§ **Exercise objective**
Only the lines from the one containing "Locate an element" to the end of the listing below are wanted, repeated exactly.

Top of Exercise input

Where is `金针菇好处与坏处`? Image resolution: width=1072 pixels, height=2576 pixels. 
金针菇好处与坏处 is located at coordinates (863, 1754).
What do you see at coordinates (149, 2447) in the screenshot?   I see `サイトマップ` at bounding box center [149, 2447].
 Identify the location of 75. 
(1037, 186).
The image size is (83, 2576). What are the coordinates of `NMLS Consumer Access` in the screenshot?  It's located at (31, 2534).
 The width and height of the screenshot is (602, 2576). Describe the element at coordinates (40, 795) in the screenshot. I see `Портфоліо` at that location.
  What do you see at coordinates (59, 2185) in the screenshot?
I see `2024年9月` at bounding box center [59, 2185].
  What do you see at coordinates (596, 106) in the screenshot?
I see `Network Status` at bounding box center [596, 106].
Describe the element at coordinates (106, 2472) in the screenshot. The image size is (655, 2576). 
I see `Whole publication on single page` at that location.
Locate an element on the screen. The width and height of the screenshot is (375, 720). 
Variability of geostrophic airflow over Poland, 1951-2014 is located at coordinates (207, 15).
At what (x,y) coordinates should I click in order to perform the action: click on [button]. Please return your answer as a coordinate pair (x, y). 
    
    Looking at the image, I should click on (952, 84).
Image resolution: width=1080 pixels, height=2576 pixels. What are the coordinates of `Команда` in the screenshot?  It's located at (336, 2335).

Bottom of Exercise input

§ **Solved problem**
Locate an element on the screen. The width and height of the screenshot is (375, 720). 
Variability of geostrophic airflow over Poland, 1951-2014 is located at coordinates (207, 15).
At what (x,y) coordinates should I click in order to perform the action: click on [button]. Please return your answer as a coordinate pair (x, y). 
    
    Looking at the image, I should click on (952, 84).
Image resolution: width=1080 pixels, height=2576 pixels. What are the coordinates of `Команда` in the screenshot?  It's located at (336, 2335).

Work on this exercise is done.